Monitoring Desk
SEOUL (Reuters): Senior officials from Pyongyang visiting South Korea on Sunday said North Korea was open to talks with the United States, hours after it accused Washington of trying to stir up conflict on the peninsula with new sanctions.
In Pyeongchang for the closing ceremony of the Winter Olympics, the visiting delegation also said developments in relations between the two Koreas and between North Korea and the United States should go hand in hand, the South’s presidency said in a statement.
The delegation met with South Korean President Moon Jae-in at an undisclosed location in the Olympic city.
Earlier a statement released by North Korean state media accused the United States of provoking confrontation on the Korean peninsula with Friday’s sanctions announcement.
Sunday’s closing ceremony was attended by Moon, the North Korean delegation, and U.S. President Donald Trump’s daughter, Ivanka Trump, among other dignitaries.
The Olympics have given a boost to engagement between the two Koreas after more than a year of sharply rising tension over the North’s missile tests and its sixth and largest nuclear test in defiance of U.N. sanctions.
But the closing days of the Games were overshadowed by the U.S. announcement that it was imposing its largest package of sanctions aimed at getting North Korea to give up its nuclear and missile programs.
“Thanks to our supreme leadership’s noble love for the nation and strong determination for peace, long-awaited inter-Korean dialogue and cooperation have been realized and the Olympics took place successfully by the inter-Korean collaboration,” the North’s KCNA state news agency said, citing North Korea’s ministry of foreign affairs.
“On the eve of closing of the Olympics, United States is running amok to bring another dark cloud of confrontation and war over the Korean peninsula by announcing enormous sanctions against the DPRK,” it said, using the initials of the North’s official name, the Democratic People’s Republic of Korea.
Earlier, about 100 conservative South Korean lawmakers and activists staged a sit-in near the border with North Korea, facing off against about 2,500 South Korean police to protest against the arrival of a northern delegation led by Kim Yong Chol, an official accused of being behind a deadly 2010 attack on a South Korean warship.
The delegation took a different route, prompting the opposition Korea Liberty Party to accuse President Moon Jae-in’s administration of “abuse of power and an act of treason” by re-routing the motorcade to shield it from the protest.

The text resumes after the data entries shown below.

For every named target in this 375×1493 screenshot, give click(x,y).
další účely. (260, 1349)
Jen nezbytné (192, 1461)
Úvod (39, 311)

Moon met Kim in Pyeongchang, where the Olympics are being held, before the closing ceremony, the South Korean government said in a statement.
The North’s decision to send former military intelligence chief Kim Yong Chol as delegation leader to the closing ceremony has enraged families of 46 sailors killed in the torpedo attack on their ship and threatens the mood of rapprochement that Seoul wants to create at what it calls the “Peace Games”.
North Korea has denied its involvement in the sinking.